___ EXTRACTED RECORDS
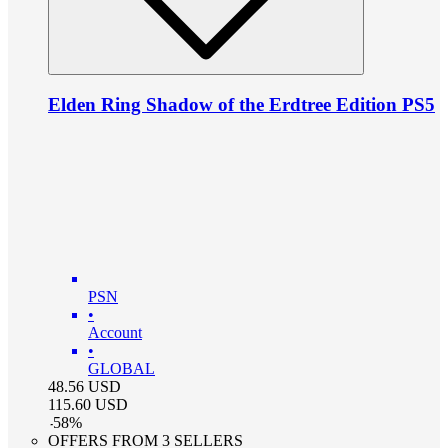
Elden Ring Shadow of the Erdtree Edition PS5
PSN
•
Account
•
GLOBAL
48.56
USD
115.60
USD
-
58
%
OFFERS FROM 3 SELLERS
______
WORK TO BE COMPLETED => Go through the listing above and quote it exactly, apart from its images.

ANSWER BOX =>
Elden Ring Shadow of the Erdtree Edition PS5
PSN
•
Account
•
GLOBAL
48.56
USD
115.60
USD
-
58
%
OFFERS FROM 3 SELLERS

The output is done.